Learning to look at the self
Sun, 27 Nov 2011 | By NNA correspondent Teresia Muthoni Gachiri
In October, teachers at the Rudolf Steiner School, Mbagathi in Nairobi held a series of workshops facilitated by Troels Ussing from Denmark. NNA correspondent Teresia Muthoni Gachiri reports
NAIROBI (NNA) - The workshops were based on a number of topics like the seven year cycles and the threefoldness of life. On 21 October we had a joint workshop with the Nairobi Waldorf School on self development.
The day started with a lecture on the life forces, soul forces and ego. Three simple questions were put across that we all found quite difficult to answer. The questions were: Where am I? What am I? Who am I?
As a group, we realised that the question “Who am I?” was the most difficult to answer and could attract a million responses depending on many different factors. It became clear as we proceeded that there is the higher I and the daily I and that is why it is almost impossible to answer the question “Who am I?”
There was also a discussion on emotions as compared to true feelings. Emotions were felt to be temporary and full of fire especially if they become “too much”. However, it is possible for emotions to develop into true feelings.
After the lecture we had a tea break which was followed by some movement. All of us had to participate in some clapping, stamping and counting exercises.
It was after the movement that Troels Ussing talked of the steps to developing oneself.
The first step to developing oneself is observation, where we are supposed to observe something or someone or a situation without passing any judgment. The second step is remembrance, where we are supposed to deepen the impression got from the observation. The third step is silence. Here we should keep quiet and try to “see” what the observation is doing to us. The fourth step is the message. At this point we should ask ourselves what message we get from what we’ve observed.
Following these steps enables us to “wake up” and helps to change our emotions to deeper feelings. After this talk, we went outside to observe nature and to try to get different messages from nature.
The afternoon session started off with an artistic part in which we drew “pictures of the soul” using crayons.

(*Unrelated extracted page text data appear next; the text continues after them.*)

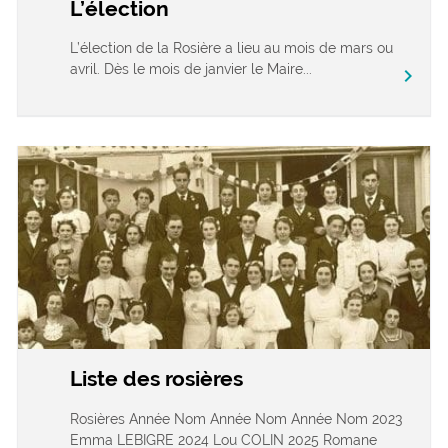
L’élection
L’élection de la Rosière a lieu au mois de mars ou
avril. Dès le mois de janvier le Maire...
chevron_right
Liste des rosières
Rosières Année Nom Année Nom Année Nom 2023
Emma LEBIGRE 2024 Lou COLIN 2025 Romane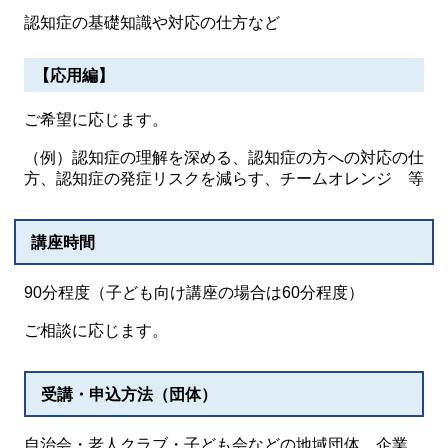
認知症の基礎知識や対応の仕方など
【応用編】
ご希望に応じます。
（例）認知症の理解を深める、認知症の方への対応の仕
方、認知症の発症リスクを減らす、チームオレンジ 等
講座時間
90分程度（子ども向け講座の場合は60分程度）
ご相談に応じます。
受講・申込方法（団体）
自治会・老人クラブ・子ども会などの地域団体、企業、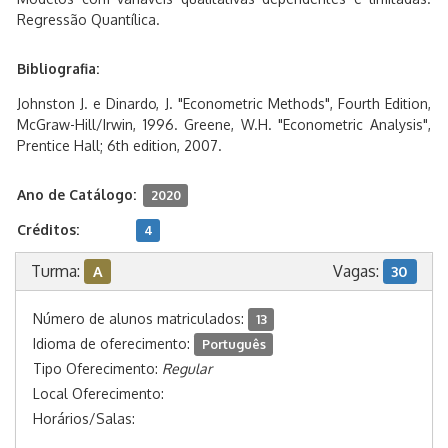
Regressão Quantílica.
Bibliografia:
Johnston J. e Dinardo, J. "Econometric Methods", Fourth Edition,
McGraw-Hill/Irwin, 1996. Greene, W.H. "Econometric Analysis",
Prentice Hall; 6th edition, 2007.
Ano de Catálogo:
2020
Créditos:
4
Turma:
Vagas:
A
30
Número de alunos matriculados:
13
Idioma de oferecimento:
Português
Tipo Oferecimento:
Regular
Local Oferecimento:
Horários/Salas: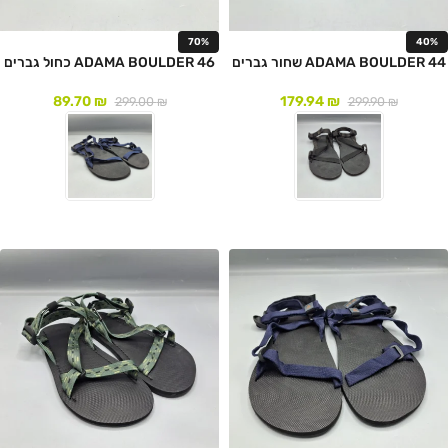
70%
40%
ADAMA BOULDER 44 שחור גברים
ADAMA BOULDER 46 כחול גברים
89.70
₪
179.94
₪
299.00
₪
299.90
₪
לעמוד המוצר
לעמוד המוצר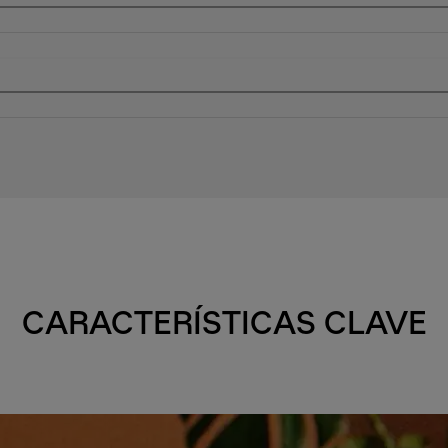
CARACTERÍSTICAS CLAVE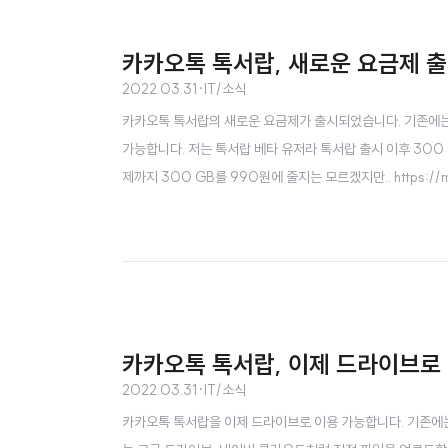
카카오톡 톡서랍, 새로운 요금제 
2022.03.31
·
IT/소식
카카오톡 톡서랍의 새로운 요금제가 출시되었습니다. 기존에는 100
가능합니다. 저는 톡서랍 베타 유저라 톡서랍 출시 이후 300 
제까지 300 GB를 990원에 줄지는 모르겠지만.. https://m
kakao.com
카카오톡 톡서랍, 이제 드라이브로
2022.03.31
·
IT/소식
카카오톡 톡서랍을 이제 드라이브로 이용 가능합니다. 기존에는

We then had group discussions on the topic of the day. We were divided into groups of between five and six people. From the discussions, many questions were raised by the groups, such as “Do the higher I and the daily I clash?”, “How can one be his /her own therapist?”, “Would your ego develop to its full capacity without your input?”

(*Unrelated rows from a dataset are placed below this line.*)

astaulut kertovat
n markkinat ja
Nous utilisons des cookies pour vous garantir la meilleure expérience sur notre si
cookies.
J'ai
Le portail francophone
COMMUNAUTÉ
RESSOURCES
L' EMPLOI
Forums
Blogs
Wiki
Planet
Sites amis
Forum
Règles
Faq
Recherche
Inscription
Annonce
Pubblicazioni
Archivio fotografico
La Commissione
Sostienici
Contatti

There was heated debate created by the questions and the answers given. We learnt that getting in contact with our higher self means opening up to the divine world. To develop ourselves we have to keep a certain discipline. We have to like ourselves and be at peace with ourselves. We also came to the realisation that for us to develop ourselves we have to look at ourselves honestly and understand our temperaments and feelings. We must be masters of our emotions. Emotions do not teach us but real feelings do. Unlike emotions real feelings do not drive us but can open us to the world.